Performance of the classification models was evaluated in the internal independent validation set, which was never used for training and optimisation. The prediction models’ discriminatory power was assessed by computing the C index over 1000 bootstrap samples of the test set. We further tested the model’s performance by stratifying the test set into participants with (N=176) and without prediabetes (defined as HbA1c ≥42 mmol/mol [6.0%], N=46). Performance of PGS-only models was tested using simple Cox proportional hazards models (Prentice-weighted), using an analogous bootstrapping framework. To determine whether the addition of omics improved performance over the clinical model, we estimated one-sided p values for the difference in the mean C indices (from bootstrapping). This was calculated as the number of times the difference (between the C indices from clinical + omics and the clinical model) was lower than zero divided by 1000 (that is, the number of bootstrap C indices). For each of the omic layers, we calculated the net reclassification improvement (NRI) when added on top of the clinical model in the test set (all and stratifying by the HbA1c threshold for prediabetes) using the R package nricens v1.6 [32].
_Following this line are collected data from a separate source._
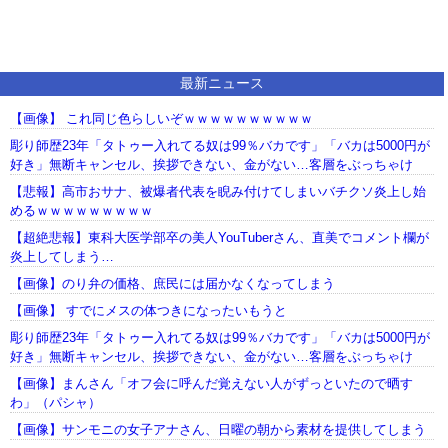
最新ニュース
【画像】 これ同じ色らしいぞｗｗｗｗｗｗｗｗｗｗ
彫り師歴23年「タトゥー入れてる奴は99％バカです」「バカは5000円が
好き」無断キャンセル、挨拶できない、金がない…客層をぶっちゃけ
【悲報】高市おサナ、被爆者代表を睨み付けてしまいバチクソ炎上し始
めるｗｗｗｗｗｗｗｗｗ
【超絶悲報】東科大医学部卒の美人YouTuberさん、直美でコメント欄が
炎上してしまう…
【画像】のり弁の価格、庶民には届かなくなってしまう
【画像】 すでにメスの体つきになったいもうと
彫り師歴23年「タトゥー入れてる奴は99％バカです」「バカは5000円が
好き」無断キャンセル、挨拶できない、金がない…客層をぶっちゃけ
【画像】まんさん「オフ会に呼んだ覚えない人がずっといたので晒す
わ」（パシャ）
【画像】サンモニの女子アナさん、日曜の朝から素材を提供してしまう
Cumulative type 2 diabetes incidence
To be able to compute absolute risk estimates, we leveraged genotype information available for participants from the entire EPIC-Norfolk study. Linkage with hospitalisation and death registry data was done using UK National Health Service (NHS) numbers through NHS Digital. Vital status was ascertained for the entire EPIC-Norfolk cohort and death certificates were coded by trained nosologists according to ICD-10. For type 2 diabetes definitions, participants were identified as having an event if the corresponding ICD-10 code was registered on the death certificate (as the underlying cause of death or as a contributing factor) or as the cause of hospitalisation. Since the long-term follow-up of EPIC-Norfolk included a period in which coding shifted from ICD-9 to ICD-10, codes were consolidated. We computed the predicted risk for incident type 2 diabetes using the clinical + PGS model in the entire EPIC-Norfolk cohort, excluding individuals with HbA1c levels above the threshold for diabetes (≥48 mmol/mol [6.5%]), with incomplete data for the variables included in this model or who were included in the training set from the case-cohort study (N=9009, ESM Fig. 1b). We stratified participants into those with prediabetes according to their HbA1c levels (≥42 mmol/mol [6.5%]) and quartiles of predicted risk according to the clinical + PGS model among individuals with normoglycaemia. We estimated the cumulative incidence of type 2 diabetes over a 20 year follow-up period in these five strata as 1 minus the Kaplan–Meier estimate of the survivor function.
Results
Baseline characteristics are presented in ESM Table 1. Incident type 2 diabetes cases were on average older, more likely to be men and presented with higher BMI and HbA1c levels compared with cohort control participants.
Comparison between the predictive performance of sparse omics signatures and standard clinical models
The Cambridge Diabetes Risk Score model achieved a C index of 0.76 (95% CI 0.69, 0.82). The top ten proteins achieved the highest predictive performance compared with the Cambridge Diabetes Risk Score model (C index 0.82 [0.75, 0.88], Δ C index=0.06, p=0.042) out of all single omic predictors, followed by clinical biomarkers (C index 0.78 [0.72, 0.85], Δ C index=0.02, p=0.29), metabolites (C index 0.78 [0.71, 0.84], Δ C index=0.02, p=0.28) and the type 2 diabetes PGS (C index 0.69 [0.60, 0.76], Δ C index=−0.07, p=0.1). Besides proteins, the top ten combined omic features (C index 0.86 [0.80, 0.91]) had a significantly higher predictive performance compared with the basic Cambridge Diabetes Risk Score model (Δ C index=0.10, p=0.004).
We derived a clinical benchmark model by adding HbA1c to the Cambridge Diabetes Risk Score, which performed significantly better (C index=0.82 [0.77, 0.88], Δ C index=0.06, p=0.002). Beyond HbA1c, only the top ten omic features (C index 0.87 [0.82, 0.92]) significantly improved the C index over the standard clinical benchmark (Δ C index=0.05, p=0.045) (Fig. 2a). However, the largest NRI over the clinical model (that is, the Cambridge Diabetes Risk Score + HbA1c) was provided by the top ten proteins (NRI=0.19), followed by the top ten omic features (NRI=0.14, ESM Table 2). Among the top ten omics predictors were several markers also selected among the top ten proteins, such as β-glucuronidase (BGLR), carboxypeptidase M (CBPM), insulin-like growth factor binding protein (IGFBP)-2, plexin B2 (PLXB2), serine protease HTRA1 and ApoF; or the top ten metabolites, including mannose, N-acetylglycine and a metabolite of unknown identity (X-22822). We provide all model coefficients in ESM Table 3.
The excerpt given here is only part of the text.